• _Problem details_
Each line of the data that includes the string "우수과학자" is to be copied out.

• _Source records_
------------
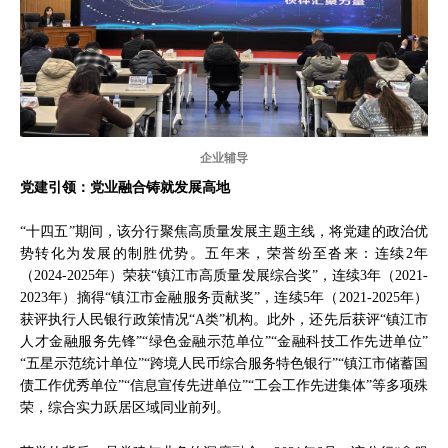
企业辅导
党建引领：党业融合铸就发展高地
“十四五”期间，该分行聚焦高质量发展主题主线，将党建的政治优
势转化为发展的制胜优势。五年来，荣誉纷至沓来：连续2年
（2024-2025年）荣获“镇江市高质量发展综合奖”，连续3年（2021-
2023年）摘得“镇江市金融服务贡献奖”，连续5年（2021-2025年）
获评执行人民银行政策情况“A类”机构。此外，还先后获评“镇江市
人才金融服务先锋”“绿色金融示范单位”“金融科技工作先进单位”
“五星示范统计单位”“跨境人民币综合服务特色银行”“镇江市储蓄国
债工作优秀单位”“信息宣传先进单位”“工会工作先进集体”等多项殊
荣，综合实力跃居区域同业前列。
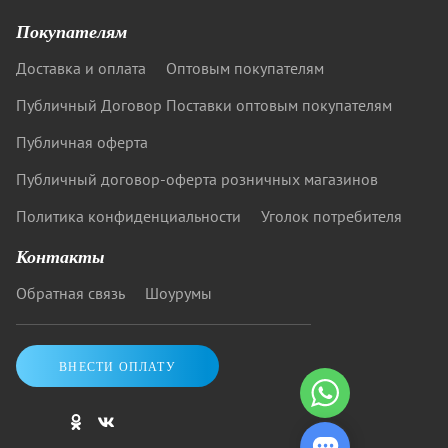
Покупателям
Доставка и оплата
Оптовым покупателям
Публичный Договор Поставки оптовым покупателям
Публичная оферта
Публичный договор-оферта розничных магазинов
Политика конфиденциальности
Уголок потребителя
Контакты
Обратная связь
Шоурумы
ВНЕСТИ ОПЛАТУ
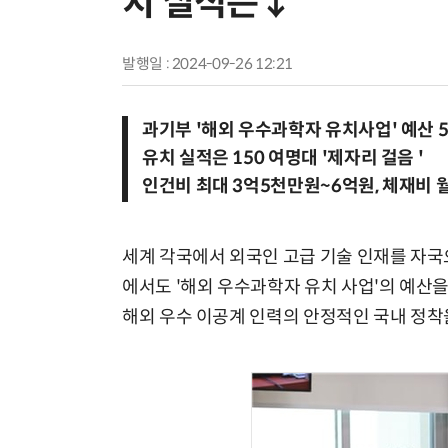
치 실적은↓”
발행일 : 2024-09-26 12:21
과기부 '해외 우수과학자 유치사업' 예산 5 
유치 실적은 150 여명대 '제자리 걸음 '
인건비 최대 3억5천만원~6억원, 체재비 월
세계 각국에서 외국인 고급 기술 인재를 자국
에서도 '해외 우수과학자 유치 사업'의 예산
해외 우수 이공계 인력의 안정적인 국내 정착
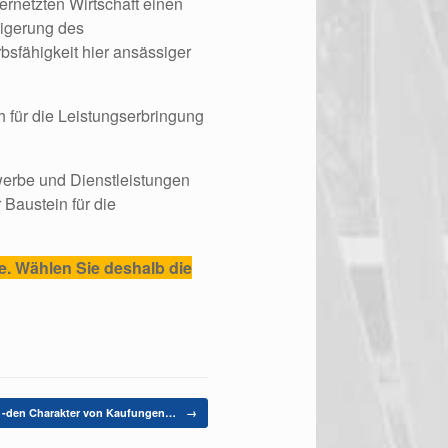
vernetzten Wirtschaft einen
teigerung des
bsfähigkeit hier ansässiger
h für die Leistungserbringung
ewerbe und Dienstleistungen
 Baustein für die
. Wählen Sie deshalb die
g -den Charakter von Kaufungen…
→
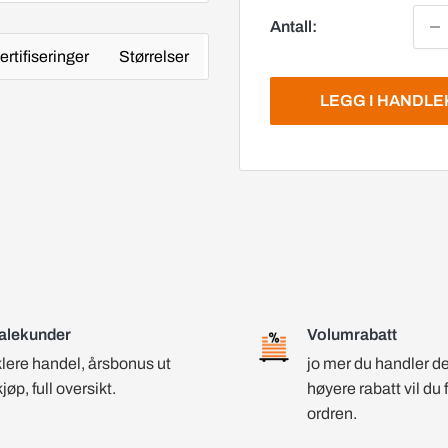
Antall:
ertifiseringer
Størrelser
LEGG I HANDL
alekunder
Volumrabatt
lere handel, årsbonus ut
jo mer du handler d
kjøp, full oversikt.
høyere rabatt vil du 
ordren.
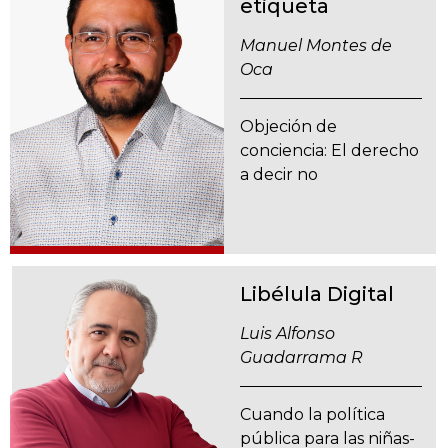
etiqueta
Manuel Montes de
Oca
Objeción de
conciencia: El derecho
a decir no
Libélula Digital
Luis Alfonso
Guadarrama R
Cuando la política
pública para las niñas-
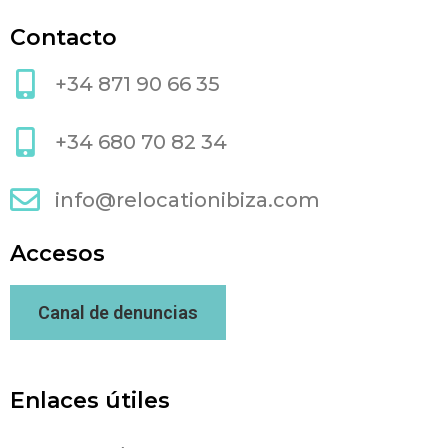
Contacto
+34 871 90 66 35
+34 680 70 82 34
info@relocationibiza.com
Accesos
Canal de denuncias
Enlaces útiles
------------
• _Solution to this exercise_
과기부 '해외 우수과학자 유치사업' 예산 5 
에서도 '해외 우수과학자 유치 사업'의 예산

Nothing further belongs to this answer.